De enthousiaste koorzanger die zijn speurneus opzet, kan tussen de dunne kaften geregeld een pareltje aantreffen. Van ”Warm-ups for succesfull performance of Handels Messiah” tot het ”Songbook” van het wereldberoemde Britse ensemble Voces8, met daarin talloze bewerkte stukken voor achtstemmig koor. Tussendoor een verdwaald boekje met sinterklaasliedjes.
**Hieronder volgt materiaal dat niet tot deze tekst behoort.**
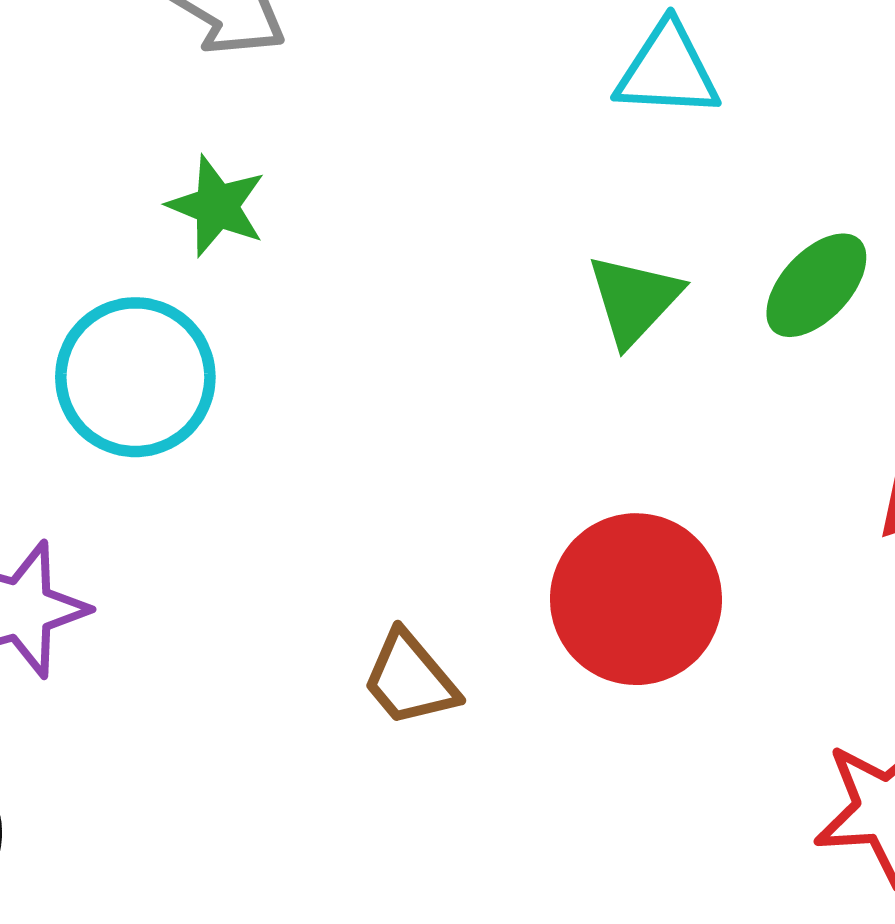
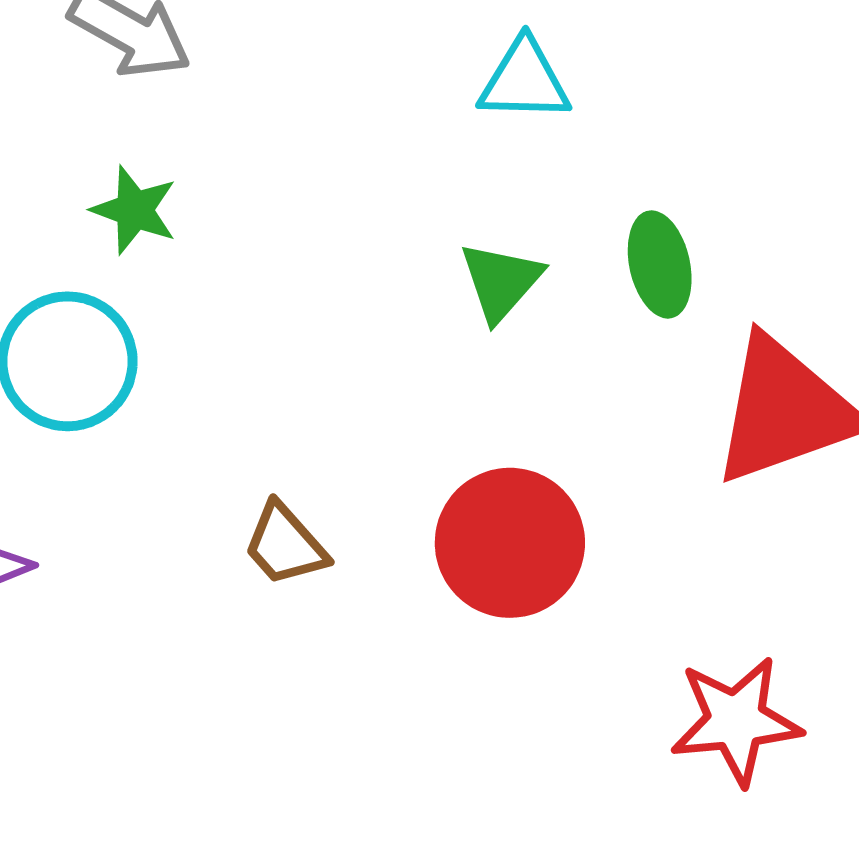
green ellipse: (816, 285) -> (660, 264), turned -54
brown trapezoid: (410, 679) -> (285, 545), moved

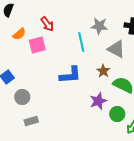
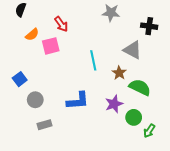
gray star: (99, 26) -> (111, 13), moved
cyan line: (81, 42) -> (93, 60), moved
blue L-shape: (70, 75) -> (78, 101), moved

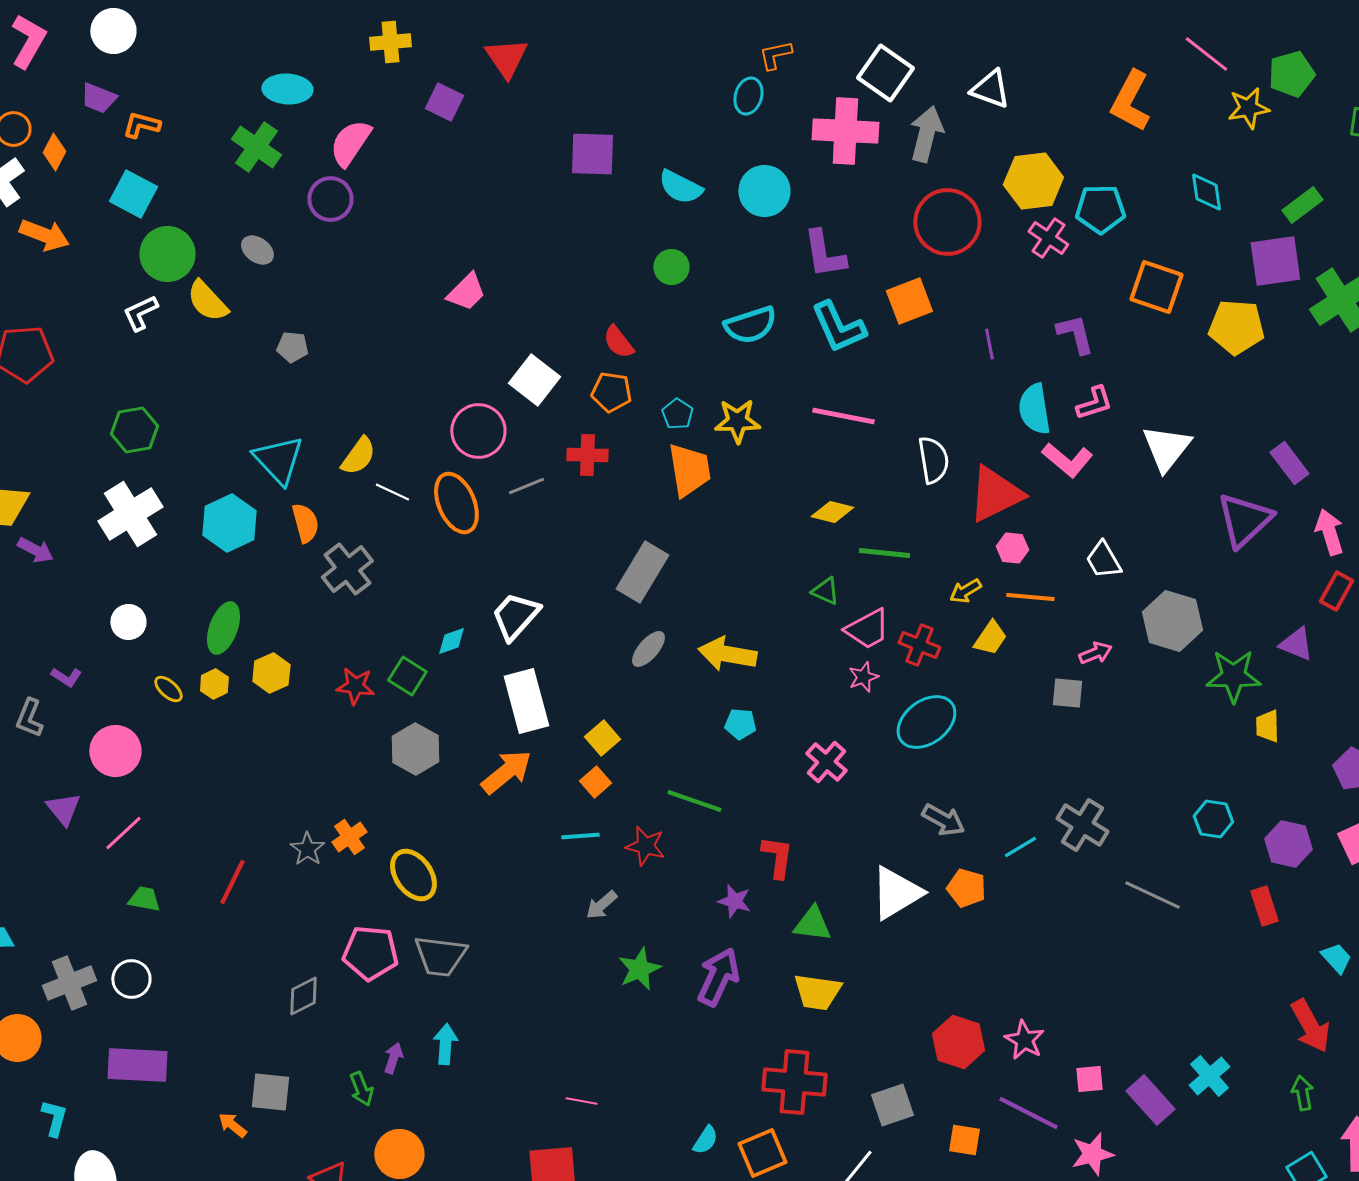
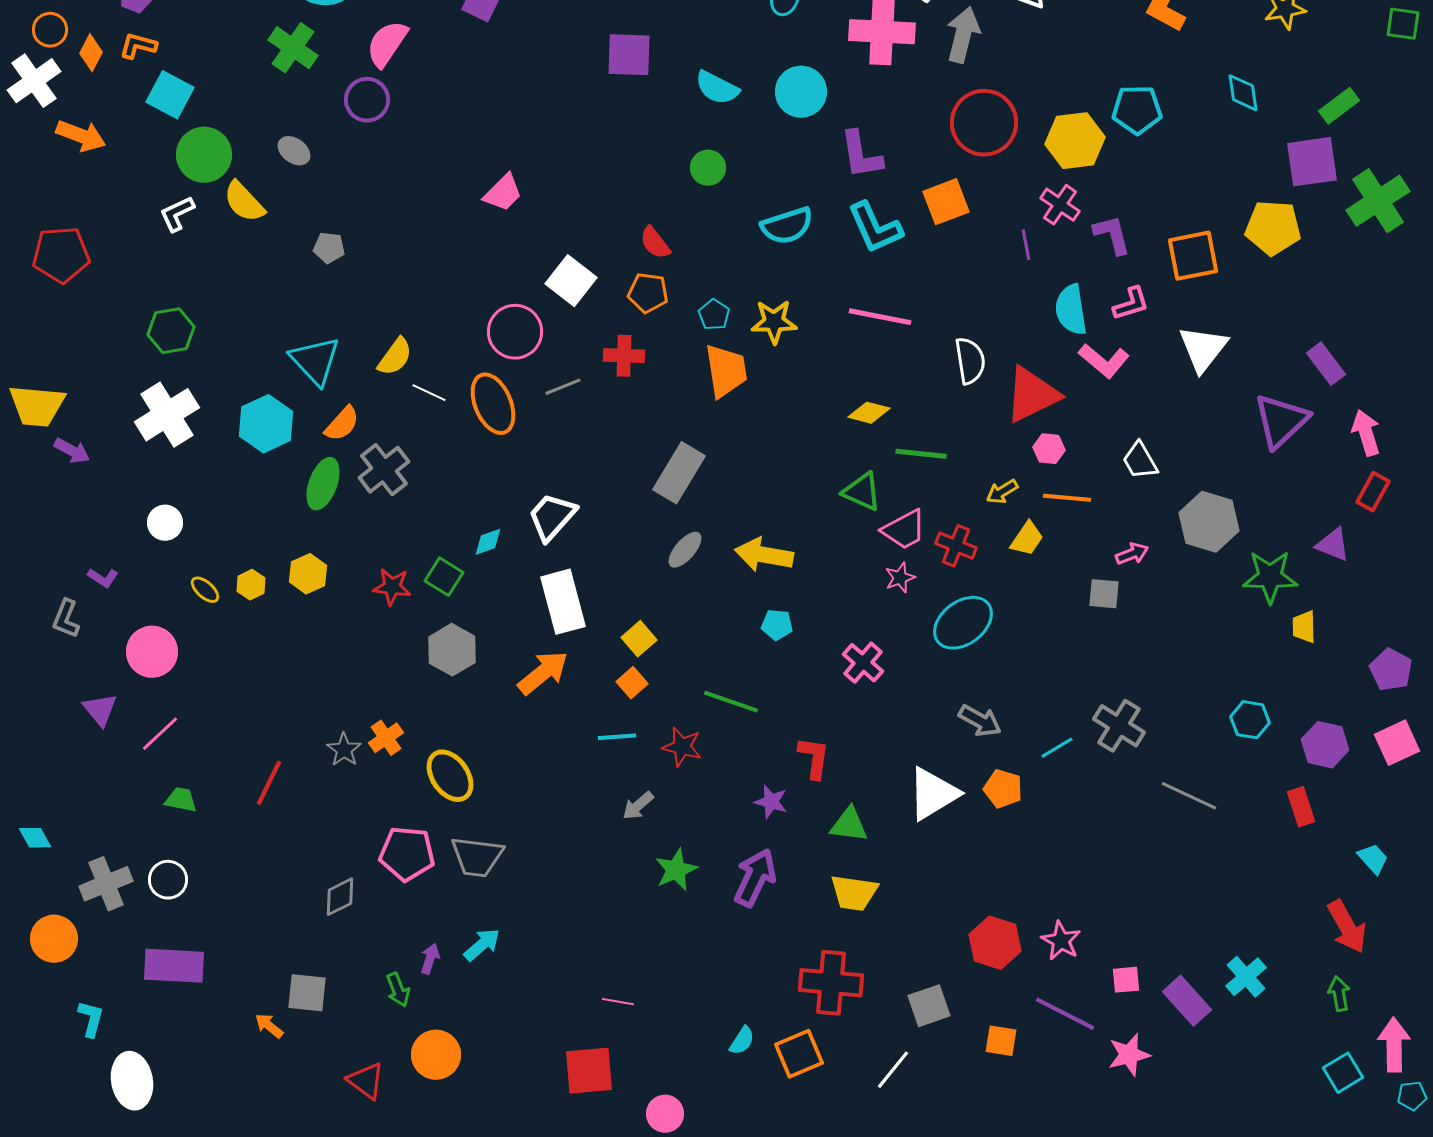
orange L-shape: (141, 125) -> (138, 46), moved
yellow hexagon: (1033, 181) -> (1075, 141), moved
pink cross: (1048, 238) -> (1060, 205), moved
orange square: (1156, 287) -> (1193, 256), moved, turned -30
orange semicircle: (305, 523) -> (342, 424), turned 57
green triangle: (825, 591) -> (862, 492), size x1.4
green ellipse: (223, 628) -> (323, 484), moved
cyan arrow: (445, 1044) -> (482, 945), turned 45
De interesse in de verschillende muziekproducten is „kleinschalig”, vertelt Van Duin. „Dat is altijd zo geweest, ook in het oude gebouw.” Doordat bijna alles digitaal te vinden is, komen er nu veel minder mensen naar de bieb om cd’s of lp’s te lenen, vult Van ’t Pad aan. „Vandaar dat we inzetten op muziekactiviteiten in de bieb.”
Kerkorganisten
Onder de vaste klanten zijn onder meer kerkorganisten en conservatoriumstudenten, vertellen de collega’s, die allebei al meer dan twintig jaar bij de bibliotheek werken. Tussen de partituren voor orgel –twee rijen lang– vinden organisten onder meer psalmbewerkingen van Feike Asma, werk van Margreeth de Jong en een boekje met tien koraalbewerkingen, uitgegeven door de Vereniging Organisten Gereformeerde Gemeenten. Voor studenten aan het conservatorium vormt de collectie in de openbare bieb een mooie aanvulling op de conservatoriumbibliotheek.
Tussen de kasten met bladmuziek zitten studenten ijverig te werken. Dit ”studiegebied” is een stiltezone; even de muziek opzoeken op je telefoon of het deuntje neuriën, gaat dus niet.
Uit de rust van de bovenste etage daalt de bezoeker via de roltrappen weer af naar de begane grond. Met de hoop dat er iemand achter de vleugel neergestreken is. Die kans is groot: elke derde vrijdagmiddag van de maand geeft een student van het conservatorium er een concert. „Zo kan de musicus ervaring opdoen in een rumoerige omgeving”, vertelt Van ’t Pad. Het mes snijdt aan twee kanten: de muzikant leert focussen, de bezoeker geniet. „Mensen gaan vaak op de tribune zitten luisteren. En kinderen vinden het fantastisch, die piano.”
Wie zoveel met muziek omgaat wordt zelf ook een beetje besmet: Van ’t Pad en Van Duin zijn beiden fervente muziekluisteraars. En het bloed kruipt waar het niet gaan kan: thuis heeft Van ’t Pad een eigen collectie geluidsdragers. „Een klein muziekbiebje.”